Within the records below, reproduce without change the lines from the line that has "Mylie Gets A" through the line that has "All (476, 272)", and only those.

RECORDED DATA section start

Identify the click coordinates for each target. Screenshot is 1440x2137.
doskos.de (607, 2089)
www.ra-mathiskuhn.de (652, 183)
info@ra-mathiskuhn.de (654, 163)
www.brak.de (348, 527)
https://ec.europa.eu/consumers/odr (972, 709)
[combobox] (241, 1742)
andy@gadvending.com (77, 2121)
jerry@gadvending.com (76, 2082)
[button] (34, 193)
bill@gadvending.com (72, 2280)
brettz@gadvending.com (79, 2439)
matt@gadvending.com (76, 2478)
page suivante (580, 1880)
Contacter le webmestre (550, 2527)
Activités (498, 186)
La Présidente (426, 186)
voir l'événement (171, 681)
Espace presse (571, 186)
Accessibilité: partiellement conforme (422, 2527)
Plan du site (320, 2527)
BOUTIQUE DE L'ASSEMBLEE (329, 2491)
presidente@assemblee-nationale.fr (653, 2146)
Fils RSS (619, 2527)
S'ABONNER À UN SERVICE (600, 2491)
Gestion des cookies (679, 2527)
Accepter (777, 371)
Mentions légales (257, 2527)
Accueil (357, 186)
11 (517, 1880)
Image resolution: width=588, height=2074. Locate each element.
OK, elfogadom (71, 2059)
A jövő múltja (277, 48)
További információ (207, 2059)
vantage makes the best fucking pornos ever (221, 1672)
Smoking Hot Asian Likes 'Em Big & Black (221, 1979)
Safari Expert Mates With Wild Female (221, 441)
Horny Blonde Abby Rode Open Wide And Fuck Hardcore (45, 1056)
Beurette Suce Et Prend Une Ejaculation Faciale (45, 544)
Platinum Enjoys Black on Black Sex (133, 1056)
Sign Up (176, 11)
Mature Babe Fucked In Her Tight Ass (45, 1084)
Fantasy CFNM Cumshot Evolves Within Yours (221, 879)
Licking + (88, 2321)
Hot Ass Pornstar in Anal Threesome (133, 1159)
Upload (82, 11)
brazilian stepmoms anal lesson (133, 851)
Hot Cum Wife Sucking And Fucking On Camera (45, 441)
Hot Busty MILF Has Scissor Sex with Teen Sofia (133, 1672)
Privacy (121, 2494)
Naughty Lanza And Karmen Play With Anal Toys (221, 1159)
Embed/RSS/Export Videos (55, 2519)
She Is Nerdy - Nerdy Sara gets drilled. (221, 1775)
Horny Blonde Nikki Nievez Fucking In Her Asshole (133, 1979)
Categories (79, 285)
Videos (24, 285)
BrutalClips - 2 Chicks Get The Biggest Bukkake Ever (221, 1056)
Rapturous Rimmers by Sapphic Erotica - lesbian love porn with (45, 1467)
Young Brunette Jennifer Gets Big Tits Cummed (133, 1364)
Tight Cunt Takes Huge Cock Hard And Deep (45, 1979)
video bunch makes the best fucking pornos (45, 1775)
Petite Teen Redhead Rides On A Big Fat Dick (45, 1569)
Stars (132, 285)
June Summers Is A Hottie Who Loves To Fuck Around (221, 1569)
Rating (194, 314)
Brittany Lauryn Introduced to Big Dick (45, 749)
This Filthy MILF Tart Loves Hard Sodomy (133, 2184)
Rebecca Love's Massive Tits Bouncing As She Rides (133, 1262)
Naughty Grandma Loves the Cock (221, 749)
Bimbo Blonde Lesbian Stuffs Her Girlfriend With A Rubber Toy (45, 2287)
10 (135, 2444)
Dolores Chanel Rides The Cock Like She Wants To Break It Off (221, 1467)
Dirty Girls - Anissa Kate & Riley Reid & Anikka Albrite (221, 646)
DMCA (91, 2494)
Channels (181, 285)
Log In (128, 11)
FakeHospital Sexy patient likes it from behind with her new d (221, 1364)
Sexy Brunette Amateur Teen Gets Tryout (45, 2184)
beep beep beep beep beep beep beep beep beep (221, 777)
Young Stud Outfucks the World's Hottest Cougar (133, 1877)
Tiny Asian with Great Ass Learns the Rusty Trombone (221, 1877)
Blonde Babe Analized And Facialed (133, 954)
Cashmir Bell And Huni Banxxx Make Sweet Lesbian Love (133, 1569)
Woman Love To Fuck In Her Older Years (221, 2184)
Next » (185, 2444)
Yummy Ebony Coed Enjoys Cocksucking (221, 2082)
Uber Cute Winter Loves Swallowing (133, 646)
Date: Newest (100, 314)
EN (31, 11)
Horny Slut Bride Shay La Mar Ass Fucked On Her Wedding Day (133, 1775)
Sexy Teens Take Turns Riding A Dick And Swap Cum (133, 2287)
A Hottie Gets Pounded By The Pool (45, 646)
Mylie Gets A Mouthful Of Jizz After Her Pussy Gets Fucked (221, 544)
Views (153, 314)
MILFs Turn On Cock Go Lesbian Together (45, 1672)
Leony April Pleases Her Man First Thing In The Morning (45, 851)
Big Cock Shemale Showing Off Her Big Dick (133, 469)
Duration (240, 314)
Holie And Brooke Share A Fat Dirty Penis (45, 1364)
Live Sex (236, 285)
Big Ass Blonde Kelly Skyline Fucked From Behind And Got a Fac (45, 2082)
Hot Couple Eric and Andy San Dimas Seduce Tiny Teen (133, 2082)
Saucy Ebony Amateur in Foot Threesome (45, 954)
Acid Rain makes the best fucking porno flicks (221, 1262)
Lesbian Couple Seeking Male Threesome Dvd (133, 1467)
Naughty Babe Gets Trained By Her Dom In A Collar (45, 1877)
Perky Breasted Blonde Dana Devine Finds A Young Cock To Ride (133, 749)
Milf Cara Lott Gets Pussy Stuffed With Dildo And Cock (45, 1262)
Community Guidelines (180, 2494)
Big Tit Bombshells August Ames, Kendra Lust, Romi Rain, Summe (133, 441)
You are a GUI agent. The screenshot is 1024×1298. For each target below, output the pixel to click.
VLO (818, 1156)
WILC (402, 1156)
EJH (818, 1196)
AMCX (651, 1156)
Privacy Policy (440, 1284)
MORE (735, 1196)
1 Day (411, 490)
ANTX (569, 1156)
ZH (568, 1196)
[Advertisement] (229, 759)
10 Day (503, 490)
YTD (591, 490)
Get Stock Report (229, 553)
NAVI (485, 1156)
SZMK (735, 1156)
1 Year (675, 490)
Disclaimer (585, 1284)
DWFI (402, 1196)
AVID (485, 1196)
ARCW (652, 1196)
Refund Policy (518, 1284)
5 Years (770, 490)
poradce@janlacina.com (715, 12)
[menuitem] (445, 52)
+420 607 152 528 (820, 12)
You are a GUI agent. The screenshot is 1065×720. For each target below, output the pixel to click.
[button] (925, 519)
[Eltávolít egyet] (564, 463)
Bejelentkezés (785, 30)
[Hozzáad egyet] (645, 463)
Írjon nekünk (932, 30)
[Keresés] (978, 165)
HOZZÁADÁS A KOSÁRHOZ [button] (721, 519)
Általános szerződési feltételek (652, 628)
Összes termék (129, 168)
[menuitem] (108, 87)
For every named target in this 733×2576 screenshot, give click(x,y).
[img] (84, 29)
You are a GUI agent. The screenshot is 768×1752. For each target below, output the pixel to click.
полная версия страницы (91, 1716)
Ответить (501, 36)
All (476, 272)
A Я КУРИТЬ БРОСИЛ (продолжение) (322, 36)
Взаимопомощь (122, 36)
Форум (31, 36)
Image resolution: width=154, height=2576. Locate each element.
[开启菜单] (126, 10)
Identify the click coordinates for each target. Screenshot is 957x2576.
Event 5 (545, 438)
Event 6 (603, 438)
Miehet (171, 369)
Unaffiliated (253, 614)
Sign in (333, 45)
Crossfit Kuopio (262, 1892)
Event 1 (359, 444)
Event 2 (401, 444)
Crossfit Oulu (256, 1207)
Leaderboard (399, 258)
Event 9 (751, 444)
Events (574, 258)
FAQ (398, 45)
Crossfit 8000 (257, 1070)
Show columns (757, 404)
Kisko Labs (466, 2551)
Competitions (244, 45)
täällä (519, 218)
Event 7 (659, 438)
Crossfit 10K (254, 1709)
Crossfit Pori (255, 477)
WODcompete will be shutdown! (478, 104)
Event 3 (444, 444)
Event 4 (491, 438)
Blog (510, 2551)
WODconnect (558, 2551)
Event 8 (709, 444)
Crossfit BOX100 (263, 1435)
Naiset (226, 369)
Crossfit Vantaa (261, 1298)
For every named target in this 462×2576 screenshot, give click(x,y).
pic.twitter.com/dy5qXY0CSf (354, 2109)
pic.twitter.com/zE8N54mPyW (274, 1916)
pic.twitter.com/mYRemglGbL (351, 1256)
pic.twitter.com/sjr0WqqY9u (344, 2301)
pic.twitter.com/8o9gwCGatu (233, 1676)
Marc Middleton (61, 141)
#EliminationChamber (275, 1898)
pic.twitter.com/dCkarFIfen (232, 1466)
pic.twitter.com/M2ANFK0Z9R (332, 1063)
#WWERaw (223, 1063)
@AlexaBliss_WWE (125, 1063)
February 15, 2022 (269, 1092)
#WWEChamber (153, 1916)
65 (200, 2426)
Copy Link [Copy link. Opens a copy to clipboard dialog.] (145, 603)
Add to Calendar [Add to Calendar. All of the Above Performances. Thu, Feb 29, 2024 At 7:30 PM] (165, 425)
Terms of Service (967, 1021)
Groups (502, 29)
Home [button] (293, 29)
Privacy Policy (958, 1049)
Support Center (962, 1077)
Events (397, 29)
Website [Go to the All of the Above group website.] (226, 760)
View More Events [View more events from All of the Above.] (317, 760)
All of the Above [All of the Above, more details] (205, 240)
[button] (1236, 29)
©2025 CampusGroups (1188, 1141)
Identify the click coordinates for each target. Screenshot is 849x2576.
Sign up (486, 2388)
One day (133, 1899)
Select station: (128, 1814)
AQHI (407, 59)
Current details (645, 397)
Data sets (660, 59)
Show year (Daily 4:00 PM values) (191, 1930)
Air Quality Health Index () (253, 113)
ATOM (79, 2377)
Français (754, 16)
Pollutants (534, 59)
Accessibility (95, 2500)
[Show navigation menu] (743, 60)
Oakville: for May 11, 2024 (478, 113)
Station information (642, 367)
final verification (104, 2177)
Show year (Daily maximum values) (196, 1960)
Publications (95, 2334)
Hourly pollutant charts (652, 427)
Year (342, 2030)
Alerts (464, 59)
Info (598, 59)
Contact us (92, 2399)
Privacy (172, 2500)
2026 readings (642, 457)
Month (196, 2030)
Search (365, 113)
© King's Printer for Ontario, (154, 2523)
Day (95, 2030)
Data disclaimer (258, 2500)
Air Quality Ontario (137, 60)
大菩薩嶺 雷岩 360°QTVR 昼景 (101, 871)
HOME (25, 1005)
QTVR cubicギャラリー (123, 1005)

RECORDED DATA section end

▸ REPLY TO THE TASK
Mylie Gets A Mouthful Of Jizz After Her Pussy Gets Fucked (221, 544)
Views (153, 314)
MILFs Turn On Cock Go Lesbian Together (45, 1672)
Leony April Pleases Her Man First Thing In The Morning (45, 851)
Big Cock Shemale Showing Off Her Big Dick (133, 469)
Duration (240, 314)
Holie And Brooke Share A Fat Dirty Penis (45, 1364)
Live Sex (236, 285)
Big Ass Blonde Kelly Skyline Fucked From Behind And Got a Fac (45, 2082)
Hot Couple Eric and Andy San Dimas Seduce Tiny Teen (133, 2082)
Saucy Ebony Amateur in Foot Threesome (45, 954)
Acid Rain makes the best fucking porno flicks (221, 1262)
Lesbian Couple Seeking Male Threesome Dvd (133, 1467)
Naughty Babe Gets Trained By Her Dom In A Collar (45, 1877)
Perky Breasted Blonde Dana Devine Finds A Young Cock To Ride (133, 749)
Milf Cara Lott Gets Pussy Stuffed With Dildo And Cock (45, 1262)
Community Guidelines (180, 2494)
Big Tit Bombshells August Ames, Kendra Lust, Romi Rain, Summe (133, 441)
You are a GUI agent. The screenshot is 1024×1298. For each target below, output the pixel to click.
VLO (818, 1156)
WILC (402, 1156)
EJH (818, 1196)
AMCX (651, 1156)
Privacy Policy (440, 1284)
MORE (735, 1196)
1 Day (411, 490)
ANTX (569, 1156)
ZH (568, 1196)
[Advertisement] (229, 759)
10 Day (503, 490)
YTD (591, 490)
Get Stock Report (229, 553)
NAVI (485, 1156)
SZMK (735, 1156)
1 Year (675, 490)
Disclaimer (585, 1284)
DWFI (402, 1196)
AVID (485, 1196)
ARCW (652, 1196)
Refund Policy (518, 1284)
5 Years (770, 490)
poradce@janlacina.com (715, 12)
[menuitem] (445, 52)
+420 607 152 528 (820, 12)
You are a GUI agent. The screenshot is 1065×720. For each target below, output the pixel to click.
[button] (925, 519)
[Eltávolít egyet] (564, 463)
Bejelentkezés (785, 30)
[Hozzáad egyet] (645, 463)
Írjon nekünk (932, 30)
[Keresés] (978, 165)
HOZZÁADÁS A KOSÁRHOZ [button] (721, 519)
Általános szerződési feltételek (652, 628)
Összes termék (129, 168)
[menuitem] (108, 87)
For every named target in this 733×2576 screenshot, give click(x,y).
[img] (84, 29)
You are a GUI agent. The screenshot is 768×1752. For each target below, output the pixel to click.
полная версия страницы (91, 1716)
Ответить (501, 36)
All (476, 272)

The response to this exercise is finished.